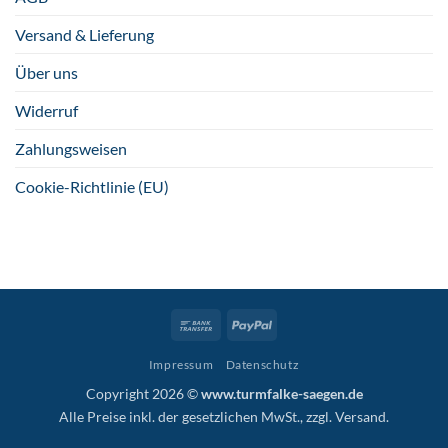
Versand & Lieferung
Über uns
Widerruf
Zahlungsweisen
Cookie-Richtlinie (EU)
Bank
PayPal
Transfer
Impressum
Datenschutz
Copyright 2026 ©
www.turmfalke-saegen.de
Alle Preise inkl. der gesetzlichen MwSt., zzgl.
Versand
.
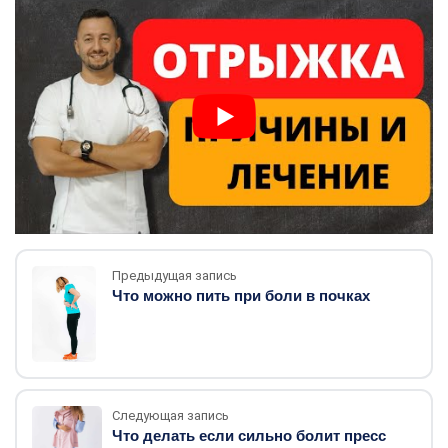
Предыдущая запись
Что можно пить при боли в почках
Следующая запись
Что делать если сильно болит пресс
..............................
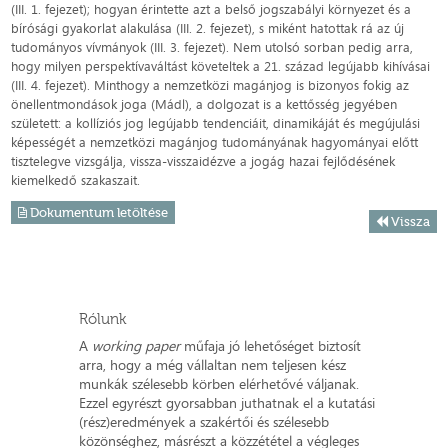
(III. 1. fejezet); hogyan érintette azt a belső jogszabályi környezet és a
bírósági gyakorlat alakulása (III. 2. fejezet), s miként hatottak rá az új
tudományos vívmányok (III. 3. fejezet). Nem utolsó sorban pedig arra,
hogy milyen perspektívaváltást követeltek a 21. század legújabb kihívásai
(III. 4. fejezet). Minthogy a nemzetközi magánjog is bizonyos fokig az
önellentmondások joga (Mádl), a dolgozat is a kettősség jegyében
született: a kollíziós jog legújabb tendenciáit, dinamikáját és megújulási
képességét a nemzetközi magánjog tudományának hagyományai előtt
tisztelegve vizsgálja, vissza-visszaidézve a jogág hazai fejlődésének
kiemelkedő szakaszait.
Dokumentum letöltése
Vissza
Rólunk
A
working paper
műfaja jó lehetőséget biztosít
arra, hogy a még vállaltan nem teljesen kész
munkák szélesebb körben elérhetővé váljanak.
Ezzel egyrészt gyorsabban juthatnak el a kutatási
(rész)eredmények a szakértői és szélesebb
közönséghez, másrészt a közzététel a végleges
..............................
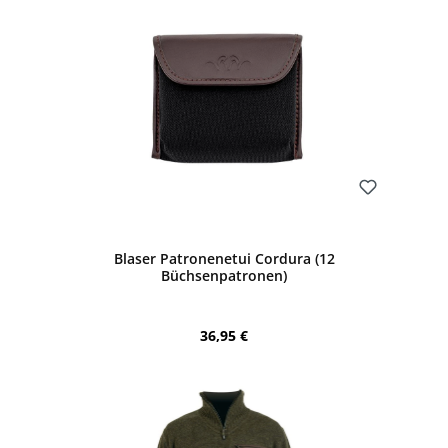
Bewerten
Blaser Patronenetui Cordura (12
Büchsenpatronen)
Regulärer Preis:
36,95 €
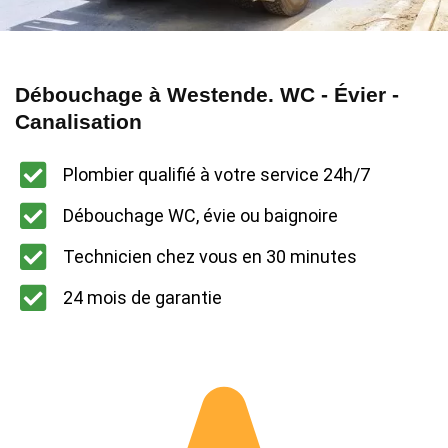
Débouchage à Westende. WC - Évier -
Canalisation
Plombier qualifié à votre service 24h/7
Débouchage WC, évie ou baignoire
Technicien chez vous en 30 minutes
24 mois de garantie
..............................
What is required →
Exactly the lines above from the one that contains "Versand & Lieferung" down to the one that contains "Что делать если сильно болит пресс" are to be output, both ends kept and pictures omitted.

Exercise output →
Versand & Lieferung
Über uns
Widerruf
Zahlungsweisen
Cookie-Richtlinie (EU)
Bank
PayPal
Transfer
Impressum
Datenschutz
Copyright 2026 ©
www.turmfalke-saegen.de
Alle Preise inkl. der gesetzlichen MwSt., zzgl.
Versand
.
Предыдущая запись
Что можно пить при боли в почках
Следующая запись
Что делать если сильно болит пресс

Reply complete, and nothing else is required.